Setting the current US system in a historical context (in particular the fact that terrestrial radio stations are exempt from paying royalties for broadcasting sound recordings) the RIAA says “We propose to replace the current overlapping musical work licensing systems with a single, simple and efficient system that incorporates marketplace royalty payments. As described below, such a system would have many potential advantages, including: (1) market rates for publishers and songwriters; (2) more consumer choice through easier funding and development of innovative services; (3) more revenue for services and higher royalties for creators due to savings from simplified licensing procedures; (4) improved accuracy of payments and transparency for publishers and songwriters; and (5) viability for ASCAP and BMI, and the revenue streams they administer.”

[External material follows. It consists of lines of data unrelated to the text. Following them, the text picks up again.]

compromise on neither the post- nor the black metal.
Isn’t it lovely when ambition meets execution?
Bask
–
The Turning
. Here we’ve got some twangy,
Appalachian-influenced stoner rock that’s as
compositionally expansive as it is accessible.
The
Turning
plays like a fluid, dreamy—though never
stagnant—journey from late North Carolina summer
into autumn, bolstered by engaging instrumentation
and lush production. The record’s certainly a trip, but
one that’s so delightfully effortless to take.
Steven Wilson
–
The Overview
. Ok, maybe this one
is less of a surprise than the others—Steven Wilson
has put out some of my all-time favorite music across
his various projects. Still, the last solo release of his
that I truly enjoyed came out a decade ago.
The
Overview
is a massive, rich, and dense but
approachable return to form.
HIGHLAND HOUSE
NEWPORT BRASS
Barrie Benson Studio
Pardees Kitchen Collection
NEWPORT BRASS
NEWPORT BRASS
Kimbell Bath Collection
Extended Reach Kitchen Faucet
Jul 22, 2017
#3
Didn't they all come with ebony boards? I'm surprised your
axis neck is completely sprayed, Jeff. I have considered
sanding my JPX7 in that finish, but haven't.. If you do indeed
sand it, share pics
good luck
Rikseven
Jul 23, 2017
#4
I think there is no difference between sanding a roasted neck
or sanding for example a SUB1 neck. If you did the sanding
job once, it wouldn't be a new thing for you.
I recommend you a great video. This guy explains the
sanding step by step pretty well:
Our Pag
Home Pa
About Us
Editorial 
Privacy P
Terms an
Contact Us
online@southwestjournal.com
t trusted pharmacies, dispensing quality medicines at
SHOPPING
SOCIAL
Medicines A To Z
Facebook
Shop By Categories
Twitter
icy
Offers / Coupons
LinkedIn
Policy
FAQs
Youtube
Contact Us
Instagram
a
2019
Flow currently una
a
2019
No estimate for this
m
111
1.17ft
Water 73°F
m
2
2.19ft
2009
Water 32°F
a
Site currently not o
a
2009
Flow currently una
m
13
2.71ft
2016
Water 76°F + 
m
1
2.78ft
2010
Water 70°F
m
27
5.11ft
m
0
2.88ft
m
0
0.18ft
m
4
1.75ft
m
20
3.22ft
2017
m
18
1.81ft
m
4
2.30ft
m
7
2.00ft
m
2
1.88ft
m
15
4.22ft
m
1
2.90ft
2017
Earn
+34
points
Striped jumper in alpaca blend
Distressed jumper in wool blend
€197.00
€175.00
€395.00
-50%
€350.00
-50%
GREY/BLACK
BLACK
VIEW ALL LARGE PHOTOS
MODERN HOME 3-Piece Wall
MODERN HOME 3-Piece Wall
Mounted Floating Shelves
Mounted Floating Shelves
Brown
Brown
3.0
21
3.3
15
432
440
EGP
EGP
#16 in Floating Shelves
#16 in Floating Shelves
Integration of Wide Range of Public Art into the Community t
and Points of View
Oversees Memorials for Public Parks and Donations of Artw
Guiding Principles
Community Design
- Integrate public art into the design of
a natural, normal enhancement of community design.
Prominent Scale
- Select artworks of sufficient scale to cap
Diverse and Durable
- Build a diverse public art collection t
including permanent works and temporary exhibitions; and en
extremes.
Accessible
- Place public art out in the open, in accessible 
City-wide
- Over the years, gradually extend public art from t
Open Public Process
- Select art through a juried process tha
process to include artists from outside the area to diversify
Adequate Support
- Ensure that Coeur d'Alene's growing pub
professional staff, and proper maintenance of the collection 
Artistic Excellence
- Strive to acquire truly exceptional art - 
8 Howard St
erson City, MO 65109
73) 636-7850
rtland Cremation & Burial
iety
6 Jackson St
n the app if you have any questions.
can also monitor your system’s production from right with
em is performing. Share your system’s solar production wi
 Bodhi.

And on the matter of who gets paid what from any revenues from downloads ….. Universal have now responded to the multiple lawsuits it is facing from its own artists over its controversial policy of treating a download (or even streaming income) as a ‘sale’ rather than licensing income – attracting the far lower ‘per unit’ royalty from a sale. The Hollywood Reporter explains that the new motions to dismiss from UMG “stems from a 2010 appellate ruling in F.B.T. Productions v. Aftermath that suggested that record labels should be treating digital download income off of venues like Apple’s iTunes as “licenses” rather than “sales.” The difference could mean a lot of money because under typical licensing or leasing provisions of artist-label contracts, about 50 percent of collected revenue gets handed over to artists. Under sales provisions, it’s usually not more than 15 percent – if they are lucky.” UMG says that the F.B.T precedent is wrong and that a sale on iTunes should be like any other sale of physical product – and that in fact when the this all started UMG were generous to artistes as it waived its ‘packaging deduction’ for download sales – and that many artists and their representative hailed the new royalties model – albeit one based on the old – as preferable to wholesale piracy. A few artist attorneys are said to have brought forward the argument that these downloads were “licenses,” an interpretation which Universal Music rejected. Then came the F.B.T. decision, and subsequently “the firestorm of litigation” with Chuck D. of Public Enemy, Rick James (by way of trust), Dave Mason of Traffic, Whitesnake, Andres Titus of Black Sheep, Ron Tyson of The Temptations and Bo Donaldson all still ready to challenge Universal Music’s accounting. UMG have put up numerous other arguments rejecting the claims:  that lawsuits alleging that consumers were hurt by royalty arrangements are invalid because consumers aren’t aware of these dealings; that some of the artists suing under Californian law had contracts that were governed by New York law; that 1970s singer Bo Donaldson couldn’t sue because of an agreement with his former bandmates that majority participation was required to litigate; and Ron Tyson of The Temptations wasn’t party to the crucial contracts because he didn’t join the group until 1983. The the article on THR is well worth the read.